§ **Exercise requirements**
Only the lines from the first line of the entries through the line with "PCI Express (PCIe)" belong in the answer, each restated word for word and without pictures.

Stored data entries

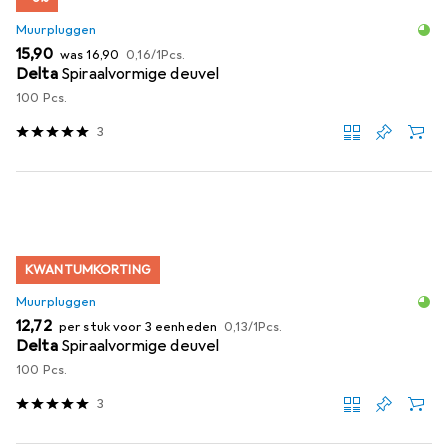
Muurpluggen
EUR
EUR
EUR
15,90
was
16,90
0,16
/
1Pcs.
Delta
Spiraalvormige deuvel
100 Pcs.
3
KWANTUMKORTING
Muurpluggen
EUR
EUR
12,72
per stuk voor 3 eenheden
0,13
/
1Pcs.
Delta
Spiraalvormige deuvel
100 Pcs.
3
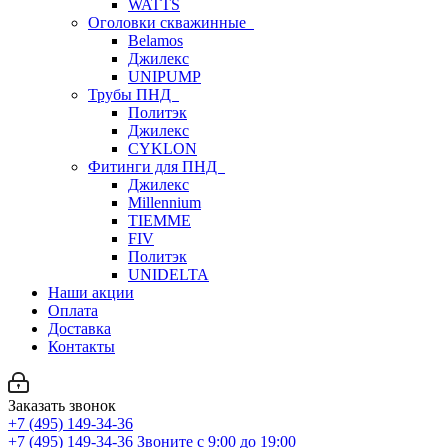
WATTS
Оголовки скважинные
Belamos
Джилекс
UNIPUMP
Трубы ПНД
Политэк
Джилекс
CYKLON
Фитинги для ПНД
Джилекс
Millennium
TIEMME
FIV
Политэк
UNIDELTA
Наши акции
Оплата
Доставка
Контакты
Заказать звонок
+7 (495) 149-34-36
+7 (495) 149-34-36
Звоните с 9:00 до 19:00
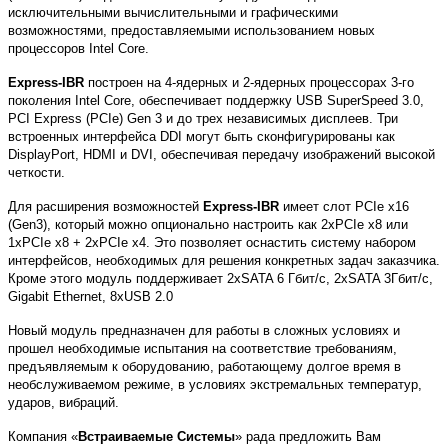
исключительными вычислительными и графическими
возможностями, предоставляемыми использованием новых
процессоров Intel Core.
Express-IBR
построен на 4-ядерных и 2-ядерных процессорах 3-го
поколения Intel Core, обеспечивает поддержку USB SuperSpeed ​​3.0,
PCI Express (PCIe) Gen 3 и до трех независимых дисплеев. Три
встроенных интерфейса DDI могут быть сконфигурированы как
DisplayPort, HDMI и DVI, обеспечивая передачу изображений высокой
четкости.
Для расширения возможностей
Express-IBR
имеет слот PCIe x16
(Gen3), который можно опционально настроить как 2xPCIe x8 или
1xPCIe x8 + 2xPCIe x4. Это позволяет оснастить систему набором
интерфейсов, необходимых для решения конкретных задач заказчика.
Кроме этого модуль поддерживает 2xSATA 6 Гбит/с, 2xSATA 3Гбит/с,
Gigabit Ethernet, 8xUSB 2.0
Новый модуль предназначен для работы в сложных условиях и
прошел необходимые испытания на соответствие требованиям,
предъявляемым к оборудованию, работающему долгое время в
необслуживаемом режиме, в условиях экстремальных температур,
ударов, вибраций.
Компания «
Встраиваемые Системы
» рада предложить Вам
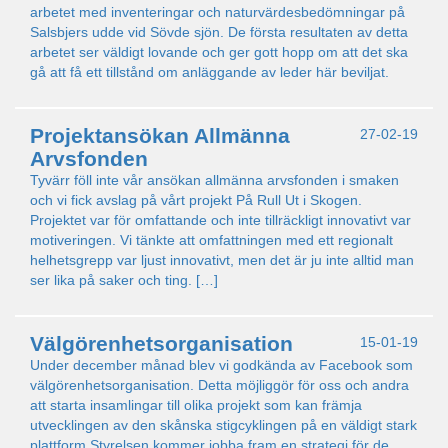
arbetet med inventeringar och naturvärdesbedömningar på
Salsbjers udde vid Sövde sjön. De första resultaten av detta
arbetet ser väldigt lovande och ger gott hopp om att det ska
gå att få ett tillstånd om anläggande av leder här beviljat.
Projektansökan Allmänna
27-02-19
Arvsfonden
Tyvärr föll inte vår ansökan allmänna arvsfonden i smaken
och vi fick avslag på vårt projekt På Rull Ut i Skogen.
Projektet var för omfattande och inte tillräckligt innovativt var
motiveringen. Vi tänkte att omfattningen med ett regionalt
helhetsgrepp var ljust innovativt, men det är ju inte alltid man
ser lika på saker och ting. […]
Välgörenhetsorganisation
15-01-19
Under december månad blev vi godkända av Facebook som
välgörenhetsorganisation. Detta möjliggör för oss och andra
att starta insamlingar till olika projekt som kan främja
utvecklingen av den skånska stigcyklingen på en väldigt stark
plattform Styrelsen kommer jobba fram en strategi för de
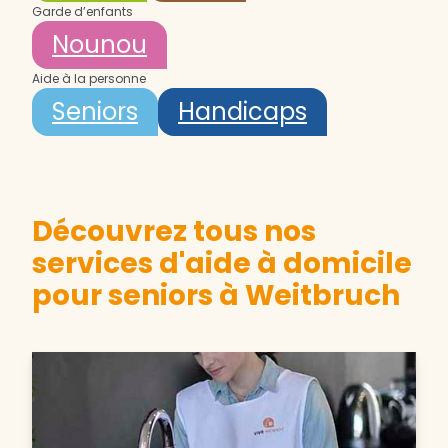
Garde d’enfants
Nounou
Aide à la personne
Seniors
Handicaps
Découvrez tous nos
services d'aide à domicile
pour seniors à Weitbruch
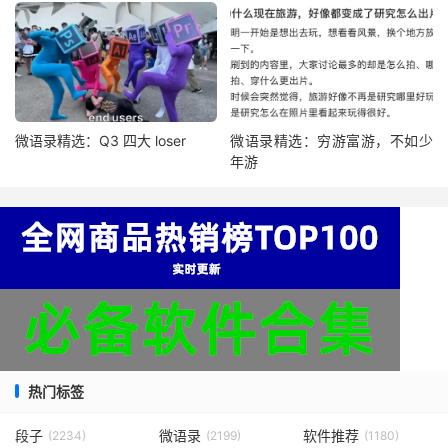
微语录精选：Q3 四大 loser
微语录精选：穷游富游，不如少
年游
热门标签
段子
微语录
软件推荐
(2234)
(2199)
(1180)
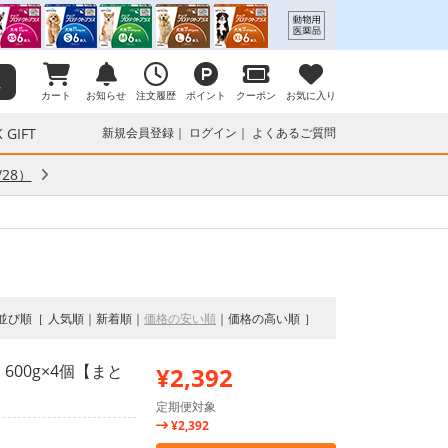
カート
お知らせ
注文履歴
ポイント
クーポン
お気に入り
 GIFT
新規会員登録
ログイン
よくあるご質問
28）
並び順
人気順
新着順
価格の安い順
価格の高い順
600g×4個【まと
¥2,392
定期便対象
¥2,392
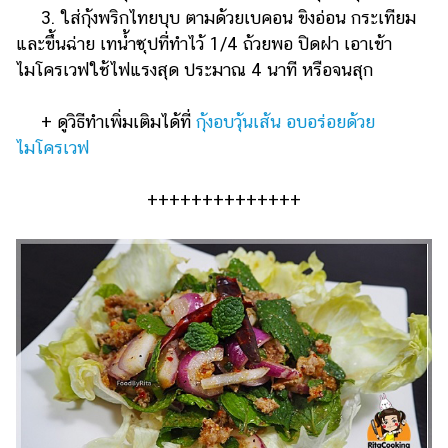
3. ใส่กุ้งพริกไทยบุบ ตามด้วยเบคอน ขิงอ่อน กระเทียม
และขึ้นฉ่าย เทน้ำซุปที่ทำไว้ 1/4 ถ้วยพอ ปิดฝา เอาเข้า
ไมโครเวฟใช้ไฟแรงสุด ประมาณ 4 นาที หรือจนสุก
+ ดูวิธีทำเพิ่มเติมได้ที่
กุ้งอบวุ้นเส้น อบอร่อยด้วย
ไมโครเวฟ
++++++++++++++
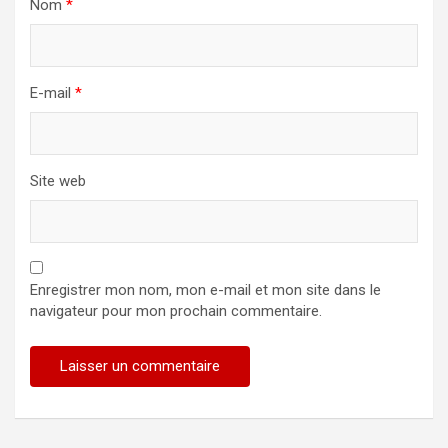
Nom
*
E-mail
*
Site web
Enregistrer mon nom, mon e-mail et mon site dans le
navigateur pour mon prochain commentaire.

§ **Exercise output**
Muurpluggen
EUR
EUR
EUR
15,90
was
16,90
0,16
/
1Pcs.
Delta
Spiraalvormige deuvel
100 Pcs.
3
KWANTUMKORTING
Muurpluggen
EUR
EUR
12,72
per stuk voor 3 eenheden
0,13
/
1Pcs.
Delta
Spiraalvormige deuvel
100 Pcs.
3
WATTS
Оголовки скважинные
Belamos
Джилекс
UNIPUMP
Трубы ПНД
Политэк
Джилекс
CYKLON
Фитинги для ПНД
Джилекс
Millennium
TIEMME
FIV
Политэк
UNIDELTA
Наши акции
Оплата
Доставка
Контакты
Заказать звонок
+7 (495) 149-34-36
+7 (495) 149-34-36
Звоните с 9:00 до 19:00
исключительными вычислительными и графическими
возможностями, предоставляемыми использованием новых
процессоров Intel Core.
Express-IBR
построен на 4-ядерных и 2-ядерных процессорах 3-го
поколения Intel Core, обеспечивает поддержку USB SuperSpeed ​​3.0,
PCI Express (PCIe) Gen 3 и до трех независимых дисплеев. Три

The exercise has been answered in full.